A reação imediata da mídia e do mercado é culpar a base. Afirma-se que falta
qualificação técnica, letramento digital e mão de obra operacional. Como Headhunter
focado em estruturar a liderança de operações complexas, afirmo: a leitura primária
desses dados é superficial.
O apagão não é de talentos. É de precisão executiva e realidade financeira.
A resposta para a suposta crise não está na manchete das revistas, mas escondida nas
tabelas analíticas da pesquisa. Quando o levantamento questiona o que as empresas
brasileiras estão de fato fazendo para superar a escassez, a contradição emerge de forma
brutal. Enquanto 44% apostam em retreinar os funcionários atuais (Upskilling) , apenas
18% dos empregadores afirmam ajustar salários para obter maior
competitividade.
A matemática corporativa é impiedosa. Não existe escassez de profissionais de alta
performance; existe uma recusa sistêmica em precificar o valor e o risco desse capital
humano. Diretorias tentam enquadrar executivos e especialistas de ponta em orçamentos
desenhados para a mediocridade. Quando a oferta financeira final não reflete a
exigência do mandato, o talento não desaparece — ele simplesmente recusa a cadeira.

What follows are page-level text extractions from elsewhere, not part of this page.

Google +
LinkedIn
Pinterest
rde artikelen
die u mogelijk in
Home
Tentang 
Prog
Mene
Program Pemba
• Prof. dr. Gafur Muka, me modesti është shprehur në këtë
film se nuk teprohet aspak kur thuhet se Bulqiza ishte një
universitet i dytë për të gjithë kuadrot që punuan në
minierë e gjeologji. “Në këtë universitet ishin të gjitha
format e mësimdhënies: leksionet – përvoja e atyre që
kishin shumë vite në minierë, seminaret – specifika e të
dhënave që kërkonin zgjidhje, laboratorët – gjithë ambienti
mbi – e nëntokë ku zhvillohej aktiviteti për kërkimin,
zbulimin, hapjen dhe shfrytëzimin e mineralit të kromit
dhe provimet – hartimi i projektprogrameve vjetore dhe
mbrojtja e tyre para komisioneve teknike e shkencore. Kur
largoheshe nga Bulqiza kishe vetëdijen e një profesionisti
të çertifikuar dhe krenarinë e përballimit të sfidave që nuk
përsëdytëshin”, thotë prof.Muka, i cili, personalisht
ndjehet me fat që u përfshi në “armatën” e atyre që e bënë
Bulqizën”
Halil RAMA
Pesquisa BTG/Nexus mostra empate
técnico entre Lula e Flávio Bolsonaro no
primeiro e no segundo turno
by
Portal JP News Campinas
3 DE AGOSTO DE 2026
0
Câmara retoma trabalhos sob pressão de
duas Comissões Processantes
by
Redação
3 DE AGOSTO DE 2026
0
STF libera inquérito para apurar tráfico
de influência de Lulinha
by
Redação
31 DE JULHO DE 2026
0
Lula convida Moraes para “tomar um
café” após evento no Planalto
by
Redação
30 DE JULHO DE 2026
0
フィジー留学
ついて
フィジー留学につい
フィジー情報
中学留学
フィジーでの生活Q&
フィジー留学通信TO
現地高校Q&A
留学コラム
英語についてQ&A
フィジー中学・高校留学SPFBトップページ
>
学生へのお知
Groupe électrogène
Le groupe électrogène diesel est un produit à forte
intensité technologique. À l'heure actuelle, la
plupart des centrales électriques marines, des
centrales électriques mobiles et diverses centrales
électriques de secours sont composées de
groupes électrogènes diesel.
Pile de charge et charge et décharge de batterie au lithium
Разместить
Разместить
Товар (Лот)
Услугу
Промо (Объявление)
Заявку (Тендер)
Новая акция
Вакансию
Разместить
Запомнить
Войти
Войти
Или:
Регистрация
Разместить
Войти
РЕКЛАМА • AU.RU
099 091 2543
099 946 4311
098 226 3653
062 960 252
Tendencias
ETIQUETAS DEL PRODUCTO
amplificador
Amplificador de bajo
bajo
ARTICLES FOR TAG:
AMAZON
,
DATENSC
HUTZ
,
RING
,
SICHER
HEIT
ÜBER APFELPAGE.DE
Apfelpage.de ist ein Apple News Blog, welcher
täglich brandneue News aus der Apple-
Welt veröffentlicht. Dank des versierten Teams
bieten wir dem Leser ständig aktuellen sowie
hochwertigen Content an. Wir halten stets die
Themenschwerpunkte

Esta miopia de gestão é agravada pelo inchaço das organizações. O índice de escassez
atinge seu nível mais crítico, batendo 90%, exatamente nas companhias de grande porte,
que possuem entre 1.000 e 4.999 colaboradores. Estruturas pesadas e burocracia
excessiva repelem a inteligência ágil.
Adicionalmente, a pesquisa expõe a falha da automação nos processos seletivos. A
habilidade comportamental (soft skill) mais exigida pelos empregadores brasileiros hoje
é “Profissionalismo e ética no trabalho”. Contudo, a triagem massificada via inteligência
artificial filtra palavras-chave, mas é tecnicamente incapaz de auditar caráter, resiliência
ou fit ético.
Para o C-Level que deseja manter a continuidade da operação e blindar sua gestão
contra esse falso “apagão”, a rota exige duas decisões estruturais:
– Curadoria Humana Cirúrgica: Substituir a triagem automatizada pelo
recrutamento estratégico artesanal, garantindo que a liderança contratada possua
o filtro ético e a visão de risco que a tecnologia ignora.
– Inteligência Sob Demanda: Para empresas travadas pela inflexibilidade de
orçamento, o modelo C-Level as a Service (CLaaS) permite acoplar executivos de alta performance apenas pelo tempo necessário para solucionar a crise estrutural, sem gerar passivos fixos na folha de pagamento.
A escassez de talentos cessa no exato momento em que a organização alinha sua
exigência técnica à realidade matemática do mercado. O Brasil não sofre de falta de
currículos. Sofre de escassez de decisões executivas corajosas.